The SERPING1 gene is located on chromosome 11 and encodes a highly glycosylated plasma protein . The protein is synthesized in the liver and is involved in the regulation of the complement cascade by inhibiting activated C1r and C1s of the first complement component . This inhibition is essential for controlling the activation of the complement system, which is a part of the immune response.
The primary function of C1 Inhibitor is to form a proteolytically inactive stoichiometric complex with the C1r or C1s proteases . This action prevents the uncontrolled activation of the complement system, which could otherwise lead to tissue damage and inflammation. Additionally, C1 Inhibitor is a very efficient inhibitor of FXIIa, chymotrypsin, and kallikrein .

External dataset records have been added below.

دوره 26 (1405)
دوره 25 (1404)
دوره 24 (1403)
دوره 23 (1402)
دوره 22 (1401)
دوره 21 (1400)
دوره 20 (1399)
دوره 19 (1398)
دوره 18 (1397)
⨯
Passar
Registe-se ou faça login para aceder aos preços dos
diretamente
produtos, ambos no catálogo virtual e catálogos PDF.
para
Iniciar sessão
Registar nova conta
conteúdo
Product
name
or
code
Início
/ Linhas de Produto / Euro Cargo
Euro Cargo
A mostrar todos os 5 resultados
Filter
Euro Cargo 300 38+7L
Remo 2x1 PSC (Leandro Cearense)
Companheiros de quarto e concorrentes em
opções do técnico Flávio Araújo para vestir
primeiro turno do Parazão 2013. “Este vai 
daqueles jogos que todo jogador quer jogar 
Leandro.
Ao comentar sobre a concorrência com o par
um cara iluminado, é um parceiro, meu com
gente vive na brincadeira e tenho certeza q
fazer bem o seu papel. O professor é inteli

Deficiency or dysfunction of C1 Inhibitor is associated with a condition known as hereditary angioedema (HAE) . HAE is characterized by recurrent episodes of severe swelling (angioedema) in various parts of the body, including the extremities, face, gastrointestinal tract, and airway. This condition can be life-threatening if it leads to airway obstruction.
Human recombinant C1 Inhibitor is produced using recombinant DNA technology, which allows for the production of the protein in a controlled environment. This recombinant form is used therapeutically to treat patients with HAE by providing a functional C1 Inhibitor to regulate the complement system and prevent angioedema attacks.

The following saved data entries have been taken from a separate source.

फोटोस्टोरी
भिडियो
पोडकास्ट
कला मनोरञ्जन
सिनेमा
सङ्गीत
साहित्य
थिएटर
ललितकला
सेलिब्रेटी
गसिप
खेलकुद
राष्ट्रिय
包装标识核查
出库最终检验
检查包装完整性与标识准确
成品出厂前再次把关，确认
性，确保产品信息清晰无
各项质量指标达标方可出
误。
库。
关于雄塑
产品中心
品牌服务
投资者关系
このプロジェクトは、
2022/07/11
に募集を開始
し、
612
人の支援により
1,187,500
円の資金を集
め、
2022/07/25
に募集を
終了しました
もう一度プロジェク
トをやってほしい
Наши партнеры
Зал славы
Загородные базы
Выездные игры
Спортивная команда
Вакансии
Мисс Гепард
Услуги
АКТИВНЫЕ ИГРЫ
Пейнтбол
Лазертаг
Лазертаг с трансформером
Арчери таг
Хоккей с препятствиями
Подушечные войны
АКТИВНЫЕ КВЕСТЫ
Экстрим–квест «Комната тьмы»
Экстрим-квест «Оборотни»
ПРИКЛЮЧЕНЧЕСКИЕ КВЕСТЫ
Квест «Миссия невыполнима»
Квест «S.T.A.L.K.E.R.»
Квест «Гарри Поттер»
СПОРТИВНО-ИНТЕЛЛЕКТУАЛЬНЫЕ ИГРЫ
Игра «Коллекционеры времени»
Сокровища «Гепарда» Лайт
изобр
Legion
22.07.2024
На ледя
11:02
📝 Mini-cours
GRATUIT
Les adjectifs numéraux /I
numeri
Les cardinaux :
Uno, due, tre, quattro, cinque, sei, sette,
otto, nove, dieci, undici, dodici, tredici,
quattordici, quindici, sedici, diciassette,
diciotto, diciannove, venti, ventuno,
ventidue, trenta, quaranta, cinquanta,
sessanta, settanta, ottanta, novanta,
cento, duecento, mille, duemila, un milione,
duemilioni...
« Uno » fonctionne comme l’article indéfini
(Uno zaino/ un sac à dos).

Research on SERPING1 and its encoded protein continues to expand our understanding of its role in various physiological processes and its potential therapeutic applications. The recombinant form of C1 Inhibitor is also being explored for its use in other conditions where complement activation plays a role, such as certain autoimmune diseases and inflammatory conditions.
In summary, Serpin Peptidase Inhibitor, Clade G Member 1 (Human Recombinant) is a vital protein with significant roles in immune regulation and clinical applications, particularly in the treatment of hereditary angioedema.